GLOBAL - Sovereign wealth funds (SWFs) will shy away from direct investment in global infrastructure to avoid allegations of ‘political' investment, according to analysts at the McKinsey Global Institute, an economics thinktank.
In a study on ‘the new power brokers', McKinsey authors claim a 22% year-on-year increase in wealth and augmented clout accelerated by "evaporating liquidity and disappearing leverage" have encouraged bolder strategies from highly liquid investors. The brokers include not only SWFs but pension reserve funds such as Norway's US$380bn (€240bn) Government Pension Fund.
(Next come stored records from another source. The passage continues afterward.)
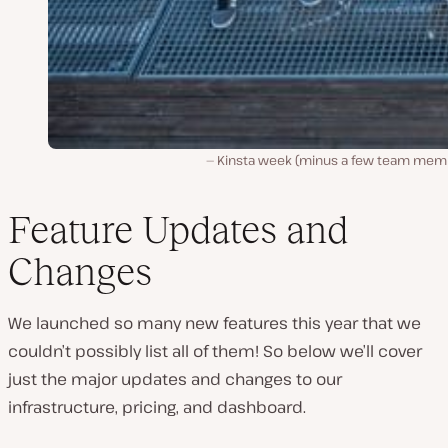
Kinsta week (minus a few team mem
Feature Updates and
Changes
We launched so many new features this year that we
couldn’t possibly list all of them! So below we’ll cover
just the major updates and changes to our
infrastructure, pricing, and dashboard.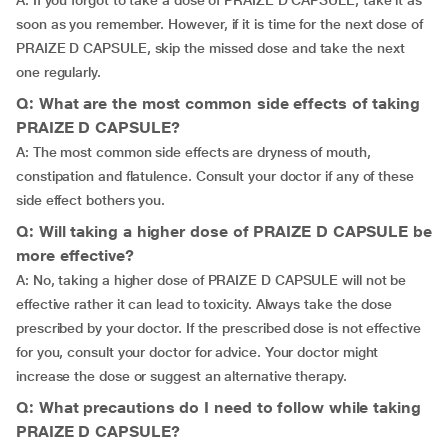
A: If you forgot to take a dose of PRAIZE D CAPSULE, take it as
soon as you remember. However, if it is time for the next dose of
PRAIZE D CAPSULE, skip the missed dose and take the next
one regularly.
Q: What are the most common side effects of taking
PRAIZE D CAPSULE?
A: The most common side effects are dryness of mouth,
constipation and flatulence. Consult your doctor if any of these
side effect bothers you.
Q: Will taking a higher dose of PRAIZE D CAPSULE be
more effective?
A: No, taking a higher dose of PRAIZE D CAPSULE will not be
effective rather it can lead to toxicity. Always take the dose
prescribed by your doctor. If the prescribed dose is not effective
for you, consult your doctor for advice. Your doctor might
increase the dose or suggest an alternative therapy.
Q: What precautions do I need to follow while taking
PRAIZE D CAPSULE?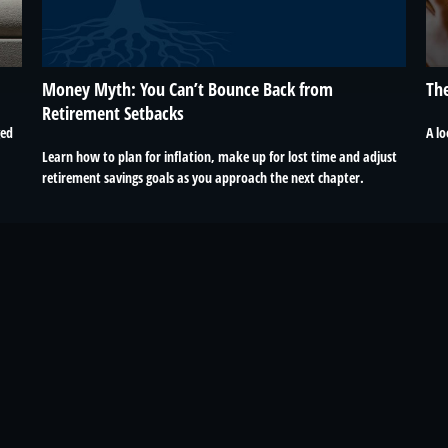
Money Myth: You Can’t Bounce Back from
The
Retirement Setbacks
ged
A lo
Learn how to plan for inflation, make up for lost time and adjust
retirement savings goals as you approach the next chapter.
With few exceptions, the power brokers have capped their investments below 5% to avoid triggering disclosure, and have not sought board representation. "In strategic infrastructure projects, at this time it is unlikely that many countries - at least in the US and Europe - would allow it," said a source at the Institute. "The SWFs have not sought such projects." Instead, sovereign investors are looking to invest in private equity infrastructure funds.
However, recent high-profile recapitalisations of US financial institutions marked a departure from previous low-key investment tactics. In addition, the report distinguishes between ‘political' investors such as Hugo Chavez, who has used Venezuela's reserves to further the self-style ‘Bolivarian revolution', and those such as the Kuwait SWF that have signed up to IMF measures to improve transparency.
Despite representing one of the few sources of liquidity, SWFs' hands-off status, meant to assuage concerns over potential political motives, contrasts with pension funds' more activist stance. "From an economic perspective, passive investors with very deep pockets may not be good for long-term corporate health," says the report. Compared with pension funds, which had US$28.1tn (€17.6tn) in assets under management at the end of 2007, Asian SWFs had US$4.6tn. Yet McKinsey analysts forecast SWFs could be 60% larger than pension funds in terms of assets under management by 2013.
"It is unclear how the passive investments versus the need for active oversight of management will play out. For now, the political concerns are clearly outweighing the potential long-term economic downside," said the source.